Transcribe the entries below exactly from their first line through the line containing "dobré. Jeho rodičia", and let no picture into the copy.
╭─ Data to use
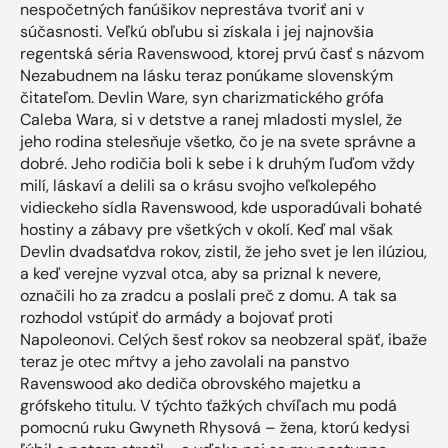
nespočetných fanúšikov neprestáva tvoriť ani v
súčasnosti. Veľkú obľubu si získala i jej najnovšia
regentská séria Ravenswood, ktorej prvú časť s názvom
Nezabudnem na lásku teraz ponúkame slovenským
čitateľom. Devlin Ware, syn charizmatického grófa
Caleba Wara, si v detstve a ranej mladosti myslel, že
jeho rodina stelesňuje všetko, čo je na svete správne a
dobré. Jeho rodičia boli k sebe i k druhým ľuďom vždy
milí, láskaví a delili sa o krásu svojho veľkolepého
vidieckeho sídla Ravenswood, kde usporadúvali bohaté
hostiny a zábavy pre všetkých v okolí. Keď mal však
Devlin dvadsaťdva rokov, zistil, že jeho svet je len ilúziou,
a keď verejne vyzval otca, aby sa priznal k nevere,
označili ho za zradcu a poslali preč z domu. A tak sa
rozhodol vstúpiť do armády a bojovať proti
Napoleonovi. Celých šesť rokov sa neobzeral späť, ibaže
teraz je otec mŕtvy a jeho zavolali na panstvo
Ravenswood ako dediča obrovského majetku a
grófskeho titulu. V týchto ťažkých chvíľach mu podá
pomocnú ruku Gwyneth Rhysová – žena, ktorú kedysi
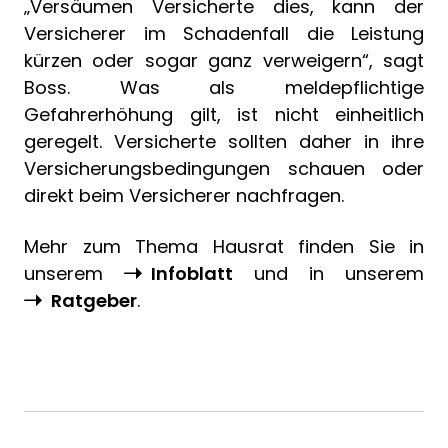
„Versäumen Versicherte dies, kann der
Versicherer im Schadenfall die Leistung
kürzen oder sogar ganz verweigern“, sagt
Boss. Was als meldepflichtige
Gefahrerhöhung gilt, ist nicht einheitlich
geregelt. Versicherte sollten daher in ihre
Versicherungsbedingungen schauen oder
direkt beim Versicherer nachfragen.
Mehr zum Thema Hausrat finden Sie in
unserem
Infoblatt
und in unserem
Ratgeber
.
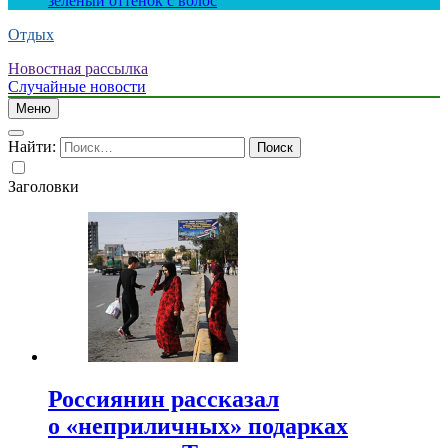
зеленый оттенок с волос
Отдых
Новостная рассылка
Случайные новости
Меню
Найти:
Заголовки
Россиянин рассказал
о «неприличных» подарках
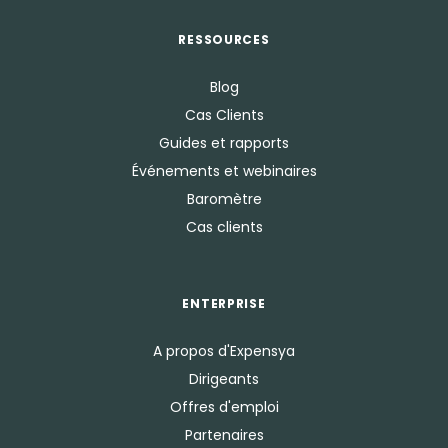
RESSOURCES
Blog
Cas Clients
Guides et rapports
Événements et webinaires
Baromètre
Cas clients
ENTERPRISE
A propos d'Expensya
Dirigeants
Offres d'emploi
Partenaires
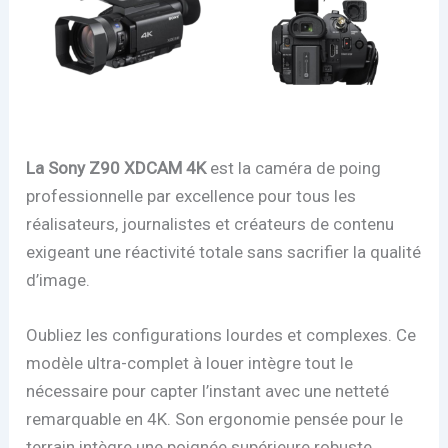
La Sony Z90 XDCAM 4K
est la caméra de poing
professionnelle par excellence pour tous les
réalisateurs, journalistes et créateurs de contenu
exigeant une réactivité totale sans sacrifier la qualité
d’image.
Oubliez les configurations lourdes et complexes. Ce
modèle ultra-complet à louer intègre tout le
nécessaire pour capter l’instant avec une netteté
remarquable en 4K. Son ergonomie pensée pour le
terrain intègre une poignée supérieure robuste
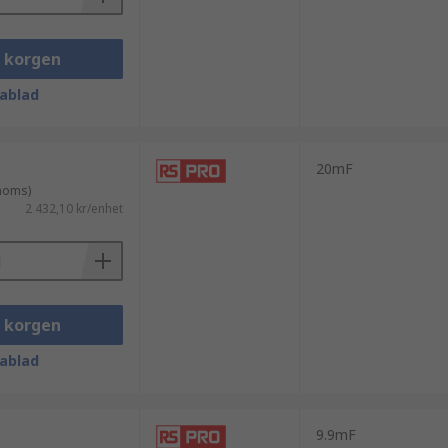
i korgen
ablad
20mF
 moms)
2 432,10 kr/enhet
as till en dator via en USB-port.
i korgen
ablad
as via en dator.
9.9mF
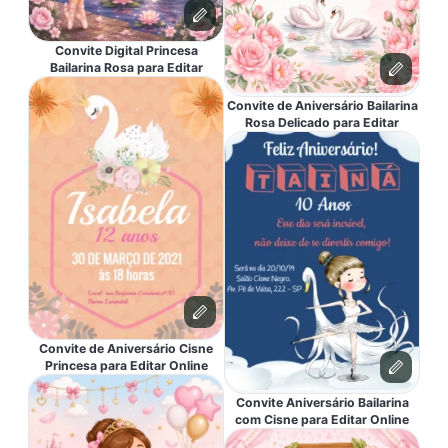
Convite Digital Princesa
Bailarina Rosa para Editar
Convite de Aniversário Bailarina
Rosa Delicado para Editar
Convite de Aniversário Cisne
Princesa para Editar Online
Convite Aniversário Bailarina
com Cisne para Editar Online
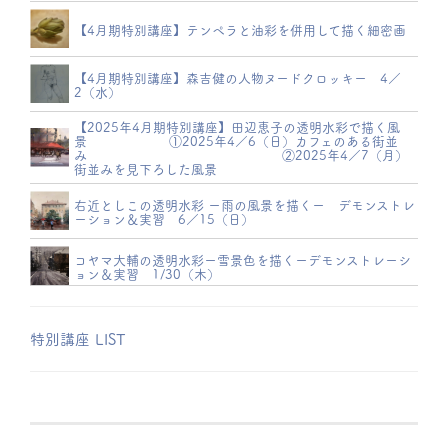
【4月期特別講座】テンペラと油彩を併用して描く細密画
【4月期特別講座】森吉健の人物ヌードクロッキー 4／
2（水）
【2025年4月期特別講座】田辺恵子の透明水彩で描く風
景 ①2025年4／6（日）カフェのある街並
み ②2025年4／7（月）
街並みを見下ろした風景
右近としこの透明水彩 ー雨の風景を描くー デモンストレ
ーション＆実習 6／15（日）
コヤマ大輔の透明水彩ー雪景色を描くーデモンストレーシ
ョン＆実習 1/30（木）
特別講座 LIST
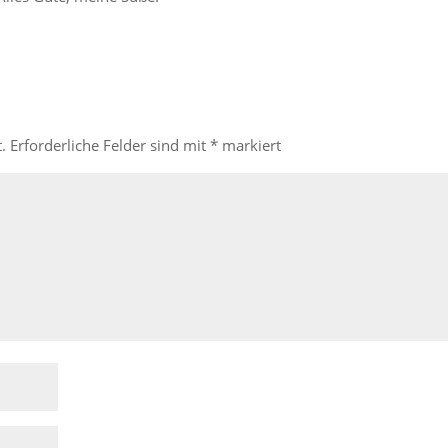
.
Erforderliche Felder sind mit
*
markiert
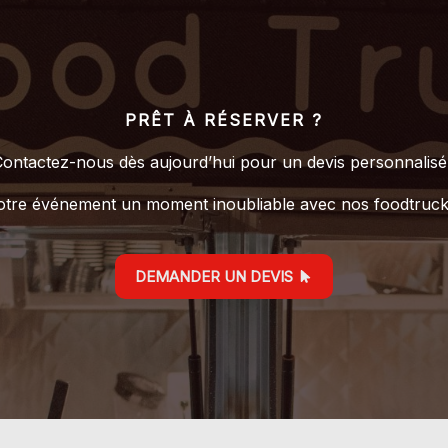
PRÊT À RÉSERVER ?
ontactez-nous dès aujourd’hui pour un devis personnalisé
votre événement un moment inoubliable avec nos foodtruc
DEMANDER UN DEVIS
╰─
> _Answer for this exercise_
nespočetných fanúšikov neprestáva tvoriť ani v
súčasnosti. Veľkú obľubu si získala i jej najnovšia
regentská séria Ravenswood, ktorej prvú časť s názvom
Nezabudnem na lásku teraz ponúkame slovenským
čitateľom. Devlin Ware, syn charizmatického grófa
Caleba Wara, si v detstve a ranej mladosti myslel, že
jeho rodina stelesňuje všetko, čo je na svete správne a
dobré. Jeho rodičia boli k sebe i k druhým ľuďom vždy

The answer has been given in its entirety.